Accordingly, the steel girder 10 of the I-shaped cross-section is manufactured to have bending rigidity to resist this, since a constant bending moment with respect to the neutral axis is formed the largest in the central portion.

Accordingly, the reinforcing beam 20 is attached to the steel girder 10 by using the brackets 24 and 25 at both ends on the bottom surface of the steel girder 10 to secure sufficient flexural rigidity while maintaining the shape as it is. It can be seen that they are doing

Accordingly, it can be seen that the cross-sectional height is increased by the cross-sectional height of the reinforcing beam 20 while allowing the installation position of the steel girder 10 to be maintained as it is, so that bending rigidity can be additionally secured.

However, this method does not increase the flexural rigidity at the point where both ends of the steel girder 10 are located, but it is known that there is a limit in that the surface of the passage is reduced as the reinforcing beam 20 is installed. can

Figure 1b shows a construction diagram of a temporary bridge located in a conventional continuous point portion.

The continuous branch part of the temporary bridge is installed so that the approximate central part of the steel girder 10 is supported on the upper surface of the temporary vent 30, and since a bending negative moment is relatively large in this continuous branch part, the steel girder 10 of the continuous branch part It can be seen that the cross-sectional height h1 of ) is formed to be larger than the cross-sectional height of the steel girder 10 on both sides of the continuous point portion.

However, since the steel girder 10 having a large cross-sectional height is mounted on the upper surface of the temporary vent 30 as it is, it can be seen that there is a problem in that the mold height increases as much as the formed cross-sectional height h1.

It can be seen that, in the end, the temporary vent 30 is used as it is, but there is a limit in efficiently increasing the structural performance because it is approached by adjusting only the cross-sectional height of the steel girder 10 .

0001) Republic of Korea Patent No. 10-0891924 (Title of the invention: side section type type fulcrum beam for temporary bridge, publication date: April 08, 2009) 0002) Republic of Korea Registered Utility Model No. 20-0360711 (Title of the invention: Structure of a temporary bridge according to the construction method combining H and T-beams that increase the section modulus and secondary moment of section of the temporary bridge housing, publication date: September 01, 2004)

Accordingly, the present invention provides a new combination of a temporary vent and a steel girder so as not to affect the shape height according to the increase in the cross-sectional height (h1) of the steel girder in the continuous point of the temporary bridge, so that the structurally better performance is excellent while It is a technical task to solve the provision of a temporary bridge in which a temporary vent is inserted and accommodated in an economical temporary bridge construction and its construction method.

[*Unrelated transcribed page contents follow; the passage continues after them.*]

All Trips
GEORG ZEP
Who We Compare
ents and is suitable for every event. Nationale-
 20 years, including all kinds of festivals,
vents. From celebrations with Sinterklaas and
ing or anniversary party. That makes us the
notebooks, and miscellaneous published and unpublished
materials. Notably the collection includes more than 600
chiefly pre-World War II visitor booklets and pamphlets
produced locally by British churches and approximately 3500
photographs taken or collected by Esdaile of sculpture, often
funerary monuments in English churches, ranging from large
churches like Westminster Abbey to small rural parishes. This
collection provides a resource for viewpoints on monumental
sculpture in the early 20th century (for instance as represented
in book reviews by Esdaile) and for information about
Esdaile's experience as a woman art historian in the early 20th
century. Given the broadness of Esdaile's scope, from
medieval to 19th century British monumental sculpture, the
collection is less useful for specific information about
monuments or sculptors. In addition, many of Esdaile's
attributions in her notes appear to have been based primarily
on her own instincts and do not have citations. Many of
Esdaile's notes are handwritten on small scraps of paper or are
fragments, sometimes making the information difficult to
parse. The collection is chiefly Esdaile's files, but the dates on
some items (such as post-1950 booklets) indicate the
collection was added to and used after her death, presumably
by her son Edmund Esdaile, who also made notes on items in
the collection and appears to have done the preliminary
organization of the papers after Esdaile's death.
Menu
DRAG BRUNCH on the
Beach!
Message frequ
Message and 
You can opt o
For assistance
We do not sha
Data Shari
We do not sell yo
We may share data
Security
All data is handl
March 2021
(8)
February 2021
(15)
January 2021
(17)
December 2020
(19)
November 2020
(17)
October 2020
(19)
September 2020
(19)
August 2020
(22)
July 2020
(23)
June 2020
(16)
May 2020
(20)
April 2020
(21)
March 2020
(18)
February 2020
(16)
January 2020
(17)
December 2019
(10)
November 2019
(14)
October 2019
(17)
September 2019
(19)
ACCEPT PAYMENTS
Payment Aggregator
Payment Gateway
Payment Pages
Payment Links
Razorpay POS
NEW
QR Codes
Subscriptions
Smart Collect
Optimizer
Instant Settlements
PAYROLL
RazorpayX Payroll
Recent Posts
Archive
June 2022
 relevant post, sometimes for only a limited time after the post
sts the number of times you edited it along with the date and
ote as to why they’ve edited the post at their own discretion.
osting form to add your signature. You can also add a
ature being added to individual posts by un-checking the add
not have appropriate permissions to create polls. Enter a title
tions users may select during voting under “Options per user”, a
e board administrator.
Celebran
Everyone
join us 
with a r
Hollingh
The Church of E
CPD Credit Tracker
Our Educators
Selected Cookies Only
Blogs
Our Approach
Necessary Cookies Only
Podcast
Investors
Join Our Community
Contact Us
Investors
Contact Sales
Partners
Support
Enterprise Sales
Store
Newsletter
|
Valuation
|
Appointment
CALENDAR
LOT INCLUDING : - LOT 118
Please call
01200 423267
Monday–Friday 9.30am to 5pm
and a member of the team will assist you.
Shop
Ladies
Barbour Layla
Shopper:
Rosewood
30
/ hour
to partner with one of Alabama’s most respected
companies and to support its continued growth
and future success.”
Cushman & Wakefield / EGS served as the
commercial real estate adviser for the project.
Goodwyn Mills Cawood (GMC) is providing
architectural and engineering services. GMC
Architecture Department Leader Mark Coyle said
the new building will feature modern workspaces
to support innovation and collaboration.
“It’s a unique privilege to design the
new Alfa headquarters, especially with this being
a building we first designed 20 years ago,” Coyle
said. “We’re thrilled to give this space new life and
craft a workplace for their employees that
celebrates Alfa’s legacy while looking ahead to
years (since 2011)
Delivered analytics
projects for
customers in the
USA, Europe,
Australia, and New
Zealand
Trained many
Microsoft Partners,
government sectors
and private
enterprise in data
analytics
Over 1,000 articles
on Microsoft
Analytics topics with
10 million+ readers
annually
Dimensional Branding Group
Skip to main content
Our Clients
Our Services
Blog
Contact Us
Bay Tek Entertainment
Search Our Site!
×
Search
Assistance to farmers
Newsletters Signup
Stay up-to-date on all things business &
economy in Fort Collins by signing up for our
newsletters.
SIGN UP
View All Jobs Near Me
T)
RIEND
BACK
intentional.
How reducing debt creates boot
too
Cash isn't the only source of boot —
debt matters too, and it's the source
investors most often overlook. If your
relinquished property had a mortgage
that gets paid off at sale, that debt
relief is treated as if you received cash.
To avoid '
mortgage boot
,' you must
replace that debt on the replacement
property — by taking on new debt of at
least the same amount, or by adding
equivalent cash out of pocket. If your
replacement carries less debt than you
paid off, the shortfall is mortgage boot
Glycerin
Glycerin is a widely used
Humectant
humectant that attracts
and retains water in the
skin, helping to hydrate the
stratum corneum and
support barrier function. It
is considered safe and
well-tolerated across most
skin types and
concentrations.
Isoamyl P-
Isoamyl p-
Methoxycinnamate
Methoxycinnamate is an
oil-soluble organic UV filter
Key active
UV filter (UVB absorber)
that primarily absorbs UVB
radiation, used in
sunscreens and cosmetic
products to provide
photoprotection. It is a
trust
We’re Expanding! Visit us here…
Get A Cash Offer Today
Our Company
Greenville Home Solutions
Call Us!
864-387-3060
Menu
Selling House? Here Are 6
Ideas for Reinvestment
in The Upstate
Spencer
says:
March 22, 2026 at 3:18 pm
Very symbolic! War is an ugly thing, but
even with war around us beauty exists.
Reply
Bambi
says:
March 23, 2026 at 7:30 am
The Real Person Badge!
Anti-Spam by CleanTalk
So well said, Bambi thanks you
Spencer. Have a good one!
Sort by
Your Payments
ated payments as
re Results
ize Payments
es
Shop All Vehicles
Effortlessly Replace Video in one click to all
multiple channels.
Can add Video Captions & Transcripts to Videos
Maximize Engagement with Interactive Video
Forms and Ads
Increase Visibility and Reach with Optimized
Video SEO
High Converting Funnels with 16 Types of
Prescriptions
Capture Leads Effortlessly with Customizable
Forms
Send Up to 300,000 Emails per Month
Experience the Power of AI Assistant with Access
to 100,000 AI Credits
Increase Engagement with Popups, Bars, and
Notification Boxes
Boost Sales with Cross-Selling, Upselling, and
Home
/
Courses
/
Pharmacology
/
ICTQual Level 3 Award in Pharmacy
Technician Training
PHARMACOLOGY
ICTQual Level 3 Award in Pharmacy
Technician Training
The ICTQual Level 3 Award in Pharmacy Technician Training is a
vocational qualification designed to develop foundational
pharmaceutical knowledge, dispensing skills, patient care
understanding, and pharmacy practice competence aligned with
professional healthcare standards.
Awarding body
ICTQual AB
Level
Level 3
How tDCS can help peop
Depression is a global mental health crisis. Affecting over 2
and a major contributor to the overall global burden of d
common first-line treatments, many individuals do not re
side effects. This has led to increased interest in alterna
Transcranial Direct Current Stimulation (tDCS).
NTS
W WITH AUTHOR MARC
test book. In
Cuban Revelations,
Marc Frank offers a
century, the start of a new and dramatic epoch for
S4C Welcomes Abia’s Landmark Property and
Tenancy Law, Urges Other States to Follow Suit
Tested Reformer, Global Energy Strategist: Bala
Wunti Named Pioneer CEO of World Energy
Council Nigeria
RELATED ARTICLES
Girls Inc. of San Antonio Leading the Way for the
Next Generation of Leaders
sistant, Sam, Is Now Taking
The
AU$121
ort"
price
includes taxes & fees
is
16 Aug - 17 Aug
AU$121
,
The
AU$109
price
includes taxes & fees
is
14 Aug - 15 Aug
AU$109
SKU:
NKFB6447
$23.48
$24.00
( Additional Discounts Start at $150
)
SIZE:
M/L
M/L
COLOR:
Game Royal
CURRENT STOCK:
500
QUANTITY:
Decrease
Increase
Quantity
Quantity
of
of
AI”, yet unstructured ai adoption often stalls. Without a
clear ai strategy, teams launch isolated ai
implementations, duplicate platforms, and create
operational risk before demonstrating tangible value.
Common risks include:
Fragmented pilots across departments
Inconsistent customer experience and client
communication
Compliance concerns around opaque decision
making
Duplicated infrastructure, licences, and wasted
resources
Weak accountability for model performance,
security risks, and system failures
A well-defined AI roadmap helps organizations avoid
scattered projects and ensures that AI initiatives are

In the temporary bridge into which the temporary vent of the present invention is inserted and accommodated for achieving the above object, the temporary bridge 100 is constructed as an intermediate temporary vent 120 of the continuous point part A between the temporary vents 120 on both sides. In a temporary bridge in which a temporary vent in which a negative moment occurs greater than the positive bending moment between the continuous point part (A) is inserted and accommodated, the cross-sectional height (h2) between the side temporary vent 120 and the intermediate temporary vent 120 The steel girder 110 is formed in the longitudinal direction, and the insertion receiving portion 130 is formed in the form of a concave groove at the bottom; and a rectangular parallelepiped shape, formed using a vertical member and a horizontal member, and the upper part is formed so that the temporary bent head and the temporary bent lateral part cross each other at right angles to each other in a T-shaped cross section, and the temporary bent head of the T-shaped cross section is formed in the insertion receiving part and a temporary vent to be inserted and a temporary vent transverse part is inserted to be rigidly connected to the steel girder; including, the steel girder and the temporary vent transverse part function as a horizontal grid structure (B), and the steel of the continuous point part (A) The cross-sectional height (h1) of the girder 110 is formed to be larger than the cross-sectional height (h2) of the steel girder 110 on both sides of the continuous point portion (A), and the insertion receiving portion 130 of the continuous point portion (A). ), so that the height of the temporary bridge can be lowered by the insertion depth h3 of the temporary vent 120 inserted and accommodated.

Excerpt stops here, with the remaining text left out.